Thursday, June 9, 2011

A Look at the Samsung Series 5 Chromebook

Like a piece of roadkill on the side of the highway, has just ripped apart a Samsung Series 5 Chromebook for all to see. In doing so, they compared it with our trusty Cr-48 and noted where Google/Samsung has made tweaks since going retail. I have just a few thoughts on the Series 5:
  • It makes sense that the Series 5 (and in all likelyhood Acer's model) have a lot in common with Google's Cr-48. Why go to the trouble of producing 60,000 test machines if you're not going to use the experience to learn and build on? It just wouldn't make sense for the first retail models to deviate to much from the testbed. I expect things will happen much like they did for Android. The first few Android handsets were nearly clones of each other but walk into a cell phone store today and there's a huge variety of hardware form factors and specs available. 2nd generation Chromebooks may use ARM processors instead of Intel Atom. We're also likely to see a variety of screen sizes and even non-notebook style machines (Chromebox, tablet, etc).

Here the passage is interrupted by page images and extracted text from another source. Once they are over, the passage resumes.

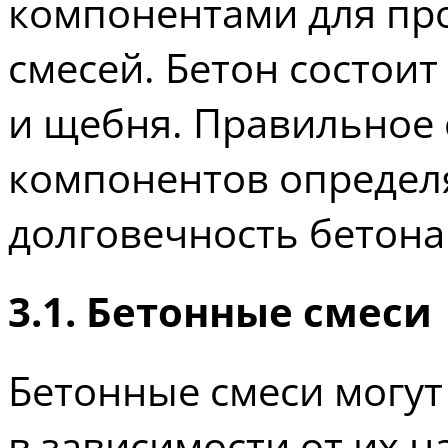
компонентами для пр
смесей. Бетон состоит
и щебня. Правильное
компонентов определ
долговечность бетона
3.1. Бетонные смеси
Бетонные смеси могут
в зависимости от их 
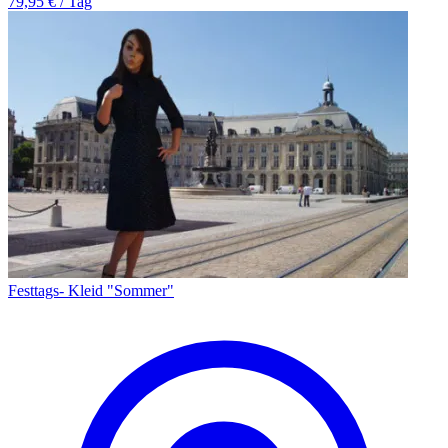
79,95 € / Tag
Festtags- Kleid "Sommer"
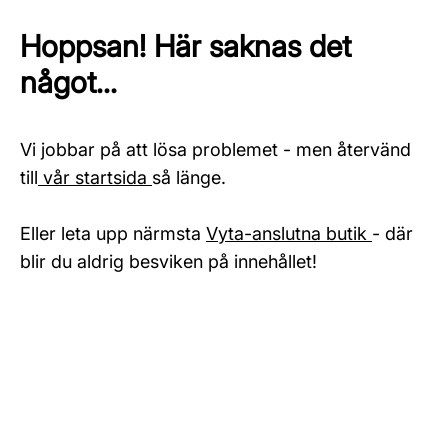
Hoppsan! Här saknas det
något...
Vi jobbar på att lösa problemet - men återvänd
till
vår startsida
så länge.
Eller leta upp närmsta
Vyta-anslutna butik
- där
blir du aldrig besviken på innehållet!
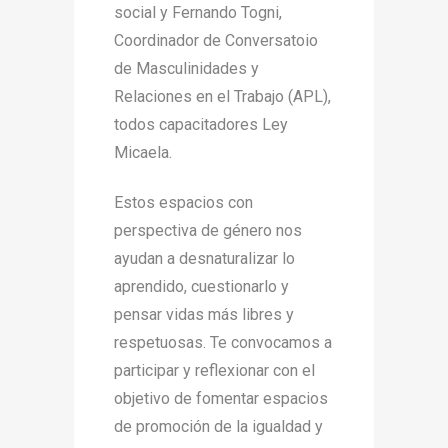
social y Fernando Togni,
Coordinador de Conversatoio
de Masculinidades y
Relaciones en el Trabajo (APL),
todos capacitadores Ley
Micaela.
Estos espacios con
perspectiva de género nos
ayudan a desnaturalizar lo
aprendido, cuestionarlo y
pensar vidas más libres y
respetuosas. Te convocamos a
participar y reflexionar con el
objetivo de fomentar espacios
de promoción de la igualdad y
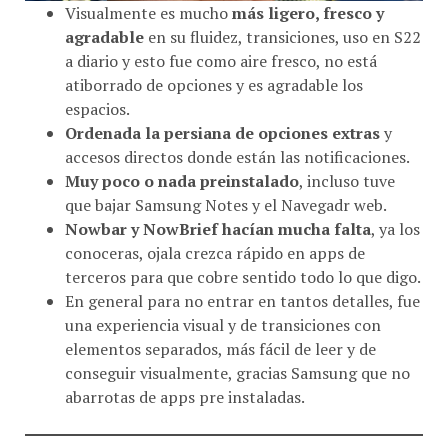
Visualmente es mucho
más ligero, fresco y
agradable
en su fluidez, transiciones, uso en S22
a diario y esto fue como aire fresco, no está
atiborrado de opciones y es agradable los
espacios.
Ordenada la persiana de opciones extras
y
accesos directos donde están las notificaciones.
Muy poco o nada preinstalado
, incluso tuve
que bajar Samsung Notes y el Navegadr web.
Nowbar y NowBrief hacían mucha falta
, ya los
conoceras, ojala crezca rápido en apps de
terceros para que cobre sentido todo lo que digo.
En general para no entrar en tantos detalles, fue
una experiencia visual y de transiciones con
elementos separados, más fácil de leer y de
conseguir visualmente, gracias Samsung que no
abarrotas de apps pre instaladas.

  • For those of you who have had trouble with the Cr-48's WiFi connectivity, it should be comforting to know that Samsung opted for a higher end Atheros WiFi chipset instead of sticking with the Cr-48's low-budget Realtek WiFi. It's likely Google will still tweak the Atheros driver over time to improve AP compatibility but having maintained a large wireless network at a University for 4 years, I've seen much fewer problems with Atheros based laptops than I have Realtek cards. Correction: The Cr-48 also had Atheros WiFi, my mistake.
  • iFixit lists it as a negative, but I have no issue with the internal battery, it makes the hardware look more fluid and who needs to swap batteries when one gives you 8.5 hours? But if it's not under the battery, where did Samsung hide the developer mode switch that Google promised would be on every Chromebook?